Он посмотрел на нее, а потом отвернулся, нахмурившись:
– Наверное, жалею. Наверное, мне не хватает серого низкого неба и обильного снегопада.
Джилл поставила чашку на столик.
– Похоже, ты скучаешь по Айове.
Джек поднял лицо к потолку, потом снова перевел взгляд на нее.
– Сью звонила. Уговаривала приехать домой.
– И теперь ты жалеешь, что не поехал.
– В какой-то мере да.
Джилл удивило это признание. В нем читались мысли и чувства, которые он не высказал – но которые не смог скрыть.
– Ты этого не ожидала, правда? – Он хмыкнул, выражая отвращение к самому себе. – В тот день, когда она мне позвонила, когда я отказался даже говорить о приезде домой, Сью назвала меня эгоистичным сукиным сыном. Она сказала, что я – вылитый отец.
Джилл открыла рот, желая как-то его утешить, успокоить – но тут же спохватилась: она поняла, что не знает, что сказать и как ему помочь.
Джек покачал головой.
– День Благодарения в Троттер Джанкшн обычно бывает облачный. И холодный – в воздухе уже ощущается близость зимы. У них уже, наверное, выпадал первый снег.
Он говорил почти про себя, не отводя взгляда от окна.
– Помню, как я ходил по полям, как под ногами хрустел снег, а щеки и руки обжигал мороз. – Джек улыбнулся. – Это было так приятно. Я всегда любил мороз.

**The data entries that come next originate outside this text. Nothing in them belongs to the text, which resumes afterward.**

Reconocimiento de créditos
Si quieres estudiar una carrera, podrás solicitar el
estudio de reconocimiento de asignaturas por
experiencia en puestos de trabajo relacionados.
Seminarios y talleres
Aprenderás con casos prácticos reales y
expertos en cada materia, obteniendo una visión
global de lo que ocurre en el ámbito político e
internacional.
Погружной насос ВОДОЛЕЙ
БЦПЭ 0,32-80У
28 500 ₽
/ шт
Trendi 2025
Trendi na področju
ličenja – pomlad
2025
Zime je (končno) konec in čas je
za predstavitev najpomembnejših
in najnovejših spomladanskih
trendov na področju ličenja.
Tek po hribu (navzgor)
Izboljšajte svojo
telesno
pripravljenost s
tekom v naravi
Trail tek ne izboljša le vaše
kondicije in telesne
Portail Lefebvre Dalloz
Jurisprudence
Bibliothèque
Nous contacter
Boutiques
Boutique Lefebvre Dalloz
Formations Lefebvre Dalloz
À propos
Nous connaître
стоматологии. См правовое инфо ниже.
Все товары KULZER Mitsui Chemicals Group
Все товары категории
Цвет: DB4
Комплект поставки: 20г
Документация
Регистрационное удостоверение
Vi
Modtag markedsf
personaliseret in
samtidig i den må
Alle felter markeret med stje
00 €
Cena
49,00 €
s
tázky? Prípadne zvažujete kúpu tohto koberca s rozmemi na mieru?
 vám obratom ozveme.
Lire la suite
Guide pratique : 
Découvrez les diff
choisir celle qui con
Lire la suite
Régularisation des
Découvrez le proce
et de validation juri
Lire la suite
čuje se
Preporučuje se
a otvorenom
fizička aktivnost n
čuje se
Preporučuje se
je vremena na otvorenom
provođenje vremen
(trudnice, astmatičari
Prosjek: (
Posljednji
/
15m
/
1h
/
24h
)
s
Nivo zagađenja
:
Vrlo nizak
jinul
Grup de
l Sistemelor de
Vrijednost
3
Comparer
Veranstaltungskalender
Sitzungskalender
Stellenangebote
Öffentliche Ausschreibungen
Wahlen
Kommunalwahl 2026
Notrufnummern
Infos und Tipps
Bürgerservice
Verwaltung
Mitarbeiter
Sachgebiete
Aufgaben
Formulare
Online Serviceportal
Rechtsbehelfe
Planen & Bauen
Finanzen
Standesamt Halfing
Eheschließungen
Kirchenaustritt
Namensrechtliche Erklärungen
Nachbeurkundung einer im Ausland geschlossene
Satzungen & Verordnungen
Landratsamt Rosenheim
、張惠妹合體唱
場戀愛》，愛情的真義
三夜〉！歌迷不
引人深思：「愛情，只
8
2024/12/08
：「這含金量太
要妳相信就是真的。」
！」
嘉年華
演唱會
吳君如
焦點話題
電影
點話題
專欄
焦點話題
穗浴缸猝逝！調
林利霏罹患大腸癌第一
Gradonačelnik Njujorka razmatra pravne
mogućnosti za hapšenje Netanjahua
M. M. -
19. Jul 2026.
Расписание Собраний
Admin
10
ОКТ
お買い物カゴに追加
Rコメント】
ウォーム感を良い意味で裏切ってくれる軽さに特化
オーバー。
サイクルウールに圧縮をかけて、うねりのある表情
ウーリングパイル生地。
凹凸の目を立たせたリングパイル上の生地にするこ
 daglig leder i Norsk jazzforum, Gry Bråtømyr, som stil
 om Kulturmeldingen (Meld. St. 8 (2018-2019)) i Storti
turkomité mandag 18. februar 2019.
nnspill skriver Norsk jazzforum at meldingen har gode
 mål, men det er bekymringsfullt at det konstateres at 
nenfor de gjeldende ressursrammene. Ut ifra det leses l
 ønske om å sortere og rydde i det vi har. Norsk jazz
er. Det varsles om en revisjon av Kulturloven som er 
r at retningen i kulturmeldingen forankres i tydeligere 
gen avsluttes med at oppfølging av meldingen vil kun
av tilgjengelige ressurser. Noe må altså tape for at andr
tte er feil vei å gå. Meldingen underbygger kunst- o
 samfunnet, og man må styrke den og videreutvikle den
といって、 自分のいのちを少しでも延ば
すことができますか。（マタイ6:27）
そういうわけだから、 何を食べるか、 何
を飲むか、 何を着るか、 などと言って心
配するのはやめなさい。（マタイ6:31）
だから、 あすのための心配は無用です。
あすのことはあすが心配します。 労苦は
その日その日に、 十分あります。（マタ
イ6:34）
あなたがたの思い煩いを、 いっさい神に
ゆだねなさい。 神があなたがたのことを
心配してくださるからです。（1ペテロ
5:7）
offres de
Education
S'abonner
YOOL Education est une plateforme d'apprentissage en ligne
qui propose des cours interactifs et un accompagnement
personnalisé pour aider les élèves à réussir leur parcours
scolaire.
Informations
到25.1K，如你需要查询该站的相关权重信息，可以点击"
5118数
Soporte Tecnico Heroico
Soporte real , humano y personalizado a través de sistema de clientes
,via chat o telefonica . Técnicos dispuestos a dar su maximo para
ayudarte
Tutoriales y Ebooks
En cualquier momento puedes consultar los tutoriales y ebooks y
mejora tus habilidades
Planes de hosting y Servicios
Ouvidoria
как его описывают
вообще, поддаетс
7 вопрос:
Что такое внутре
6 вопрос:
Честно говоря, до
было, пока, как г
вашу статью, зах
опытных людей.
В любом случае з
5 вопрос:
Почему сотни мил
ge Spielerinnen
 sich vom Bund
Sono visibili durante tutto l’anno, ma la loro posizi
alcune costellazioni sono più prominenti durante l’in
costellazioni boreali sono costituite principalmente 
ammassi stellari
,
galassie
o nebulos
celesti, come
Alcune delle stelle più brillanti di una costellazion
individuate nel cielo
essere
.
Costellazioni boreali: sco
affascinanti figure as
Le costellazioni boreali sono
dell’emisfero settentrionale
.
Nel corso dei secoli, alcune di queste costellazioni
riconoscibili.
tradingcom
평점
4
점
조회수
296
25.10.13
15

– Похоже, ты скучаешь по родным местам.
Он снова встретился с ней взглядом.
– Да.
Джилл прикоснулась к его руке, легонько погладив ее.
– Так поезжай домой, Джек. Просто сядь на самолет – и поезжай.
– Все не так просто.
– Просто. – Она махнула рукой в сторону телефона. – Возьми трубку, набери номер любой авиакомпании. Господь свидетель, я бы хотела иметь такую возможность. – Джилл вздохнула. – Я хотела бы иметь сестер, племянников и племянниц, как у тебя. Я хотела бы иметь семью, которая проводила бы праздники вместе. Семью, которая с тобой в горе и в радости…
Он прижал ладонь к ее щеке.
– Я знаю, Джилли. Но наши с отцом отношения… – Джек покачал головой. – Ты не понимаешь. Ты не…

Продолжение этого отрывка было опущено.